2006 Spring Meeting & 2nd Global Congress on Process Safety
(167a) Interpretation of Breakage Data via Moment Models
Authors
R. Bertrum Diemer - Presenter, DuPont Company
Douglas E. Spahr - Presenter, DuPont Company
Rahul V. Magan - Presenter, Washington University
Jon H. Olson - Presenter, University of Delaware
Samuel J. Litster - Presenter, The University of Queensland
This paper presents a methodology for solving the inverse problem related to particle breakage, i.e., for extracting model parameters from breakage data. The method is rooted in similarity solutions for breakage when the rate is power-law in particle size and the daughter distributions are self-similar. The daughter distribution employed contains two terms, each of which follows Hill-Ng statistics and has parameters with mechanistic meaning. Overall, this results in a six-parameter model: two parameters (exponent and prefactor) to describe the breakage rate and four parameters to describe the daughter distribution. Once the model parameters are in hand, solution of the forward problem via the quadrature method of moments (QMOM) is shown to reproduce the data from which the parameters were extracted. Distributions reconstructed on basis sets of modified gamma functions are shown to reasonably represent the observed product distributions.
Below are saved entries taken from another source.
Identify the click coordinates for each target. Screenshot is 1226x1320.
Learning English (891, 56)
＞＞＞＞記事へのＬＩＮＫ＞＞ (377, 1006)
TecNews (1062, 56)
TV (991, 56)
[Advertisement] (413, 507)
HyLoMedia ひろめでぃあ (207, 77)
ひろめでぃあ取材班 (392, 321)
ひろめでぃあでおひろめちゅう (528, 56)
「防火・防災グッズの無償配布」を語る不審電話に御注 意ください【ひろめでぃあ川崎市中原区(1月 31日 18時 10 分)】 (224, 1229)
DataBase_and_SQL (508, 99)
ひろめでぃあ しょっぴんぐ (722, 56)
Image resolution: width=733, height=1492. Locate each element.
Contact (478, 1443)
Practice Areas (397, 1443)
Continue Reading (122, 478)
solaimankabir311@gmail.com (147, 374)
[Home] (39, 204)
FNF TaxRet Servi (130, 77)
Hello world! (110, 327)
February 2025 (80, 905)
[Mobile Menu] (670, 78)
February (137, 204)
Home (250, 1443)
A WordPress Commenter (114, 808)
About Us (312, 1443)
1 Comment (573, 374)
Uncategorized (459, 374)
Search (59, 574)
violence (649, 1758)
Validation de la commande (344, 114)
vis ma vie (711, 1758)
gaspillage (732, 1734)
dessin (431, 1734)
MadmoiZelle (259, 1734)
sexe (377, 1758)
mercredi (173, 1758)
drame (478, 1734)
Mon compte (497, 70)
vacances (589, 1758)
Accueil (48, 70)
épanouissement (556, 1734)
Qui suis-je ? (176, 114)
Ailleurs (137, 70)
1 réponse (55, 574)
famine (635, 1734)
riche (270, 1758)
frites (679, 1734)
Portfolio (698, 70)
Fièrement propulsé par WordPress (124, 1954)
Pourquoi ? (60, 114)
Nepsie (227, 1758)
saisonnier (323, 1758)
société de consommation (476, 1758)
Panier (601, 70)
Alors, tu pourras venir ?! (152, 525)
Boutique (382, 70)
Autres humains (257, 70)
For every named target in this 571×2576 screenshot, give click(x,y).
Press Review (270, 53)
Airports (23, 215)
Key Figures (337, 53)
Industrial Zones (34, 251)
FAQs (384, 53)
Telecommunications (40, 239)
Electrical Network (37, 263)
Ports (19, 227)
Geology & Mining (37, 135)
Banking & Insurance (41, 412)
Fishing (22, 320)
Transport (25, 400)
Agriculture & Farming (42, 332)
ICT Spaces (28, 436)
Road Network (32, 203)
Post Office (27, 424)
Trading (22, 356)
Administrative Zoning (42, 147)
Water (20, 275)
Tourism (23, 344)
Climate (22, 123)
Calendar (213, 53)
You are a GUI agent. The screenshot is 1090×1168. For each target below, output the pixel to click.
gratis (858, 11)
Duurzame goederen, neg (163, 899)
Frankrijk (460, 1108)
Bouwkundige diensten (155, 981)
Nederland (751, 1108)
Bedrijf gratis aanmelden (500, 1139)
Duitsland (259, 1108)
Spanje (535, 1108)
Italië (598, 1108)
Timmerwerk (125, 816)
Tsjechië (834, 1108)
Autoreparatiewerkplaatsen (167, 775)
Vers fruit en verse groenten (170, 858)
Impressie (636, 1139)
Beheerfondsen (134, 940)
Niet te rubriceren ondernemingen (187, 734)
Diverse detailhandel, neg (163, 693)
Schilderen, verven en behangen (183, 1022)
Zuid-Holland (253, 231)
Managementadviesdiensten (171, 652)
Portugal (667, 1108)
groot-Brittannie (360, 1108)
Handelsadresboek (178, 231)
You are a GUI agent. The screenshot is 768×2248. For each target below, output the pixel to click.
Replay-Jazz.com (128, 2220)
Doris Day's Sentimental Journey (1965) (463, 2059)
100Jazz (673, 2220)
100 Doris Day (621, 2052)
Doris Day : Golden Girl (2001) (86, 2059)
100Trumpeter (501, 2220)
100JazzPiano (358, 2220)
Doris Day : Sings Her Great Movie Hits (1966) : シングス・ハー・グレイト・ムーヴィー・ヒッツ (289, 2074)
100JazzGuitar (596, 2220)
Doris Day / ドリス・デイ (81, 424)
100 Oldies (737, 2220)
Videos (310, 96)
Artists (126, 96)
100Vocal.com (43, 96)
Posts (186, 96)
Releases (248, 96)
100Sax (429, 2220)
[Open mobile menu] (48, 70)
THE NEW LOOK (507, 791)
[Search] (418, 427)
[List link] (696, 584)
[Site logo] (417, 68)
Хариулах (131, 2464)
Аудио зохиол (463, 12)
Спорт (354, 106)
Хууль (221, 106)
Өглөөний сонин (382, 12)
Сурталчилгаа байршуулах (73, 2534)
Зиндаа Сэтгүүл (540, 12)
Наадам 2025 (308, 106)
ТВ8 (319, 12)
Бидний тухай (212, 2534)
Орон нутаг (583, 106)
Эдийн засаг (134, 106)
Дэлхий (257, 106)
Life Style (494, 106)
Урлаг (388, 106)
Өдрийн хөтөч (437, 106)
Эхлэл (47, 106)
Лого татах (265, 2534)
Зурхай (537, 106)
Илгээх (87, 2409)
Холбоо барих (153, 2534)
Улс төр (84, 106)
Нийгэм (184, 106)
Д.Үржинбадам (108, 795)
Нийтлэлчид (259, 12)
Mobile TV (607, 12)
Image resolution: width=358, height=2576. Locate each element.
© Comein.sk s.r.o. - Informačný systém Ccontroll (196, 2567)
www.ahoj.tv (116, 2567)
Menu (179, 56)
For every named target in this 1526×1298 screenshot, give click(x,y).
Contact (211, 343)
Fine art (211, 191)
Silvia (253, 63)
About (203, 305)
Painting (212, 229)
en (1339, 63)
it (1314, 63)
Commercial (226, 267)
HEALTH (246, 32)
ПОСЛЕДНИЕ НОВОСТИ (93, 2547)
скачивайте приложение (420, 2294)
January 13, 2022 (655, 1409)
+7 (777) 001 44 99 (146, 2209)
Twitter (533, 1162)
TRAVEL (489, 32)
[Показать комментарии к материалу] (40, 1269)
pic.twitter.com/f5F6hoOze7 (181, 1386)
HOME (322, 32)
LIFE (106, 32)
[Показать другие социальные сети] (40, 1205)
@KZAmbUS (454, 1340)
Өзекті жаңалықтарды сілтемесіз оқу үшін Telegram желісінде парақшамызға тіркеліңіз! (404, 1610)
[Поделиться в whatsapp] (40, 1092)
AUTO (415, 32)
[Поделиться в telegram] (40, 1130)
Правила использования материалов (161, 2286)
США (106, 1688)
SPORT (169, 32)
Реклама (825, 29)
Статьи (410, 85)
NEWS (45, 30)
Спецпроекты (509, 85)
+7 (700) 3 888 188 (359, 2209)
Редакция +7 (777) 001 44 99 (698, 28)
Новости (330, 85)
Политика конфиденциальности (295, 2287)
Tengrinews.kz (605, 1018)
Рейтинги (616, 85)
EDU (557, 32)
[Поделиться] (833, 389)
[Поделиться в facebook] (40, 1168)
This full treatment is illustrated for five data sets from the literature, and data requirements for application of the model are discussed. For a number of additional data sets, the inverse problem is solved to begin the compilation of a database of model parameters cross-referenced against mills, materials and conditions with the aim of beginning a systematic mapping of model parameters for a priori modeling of breakage processes.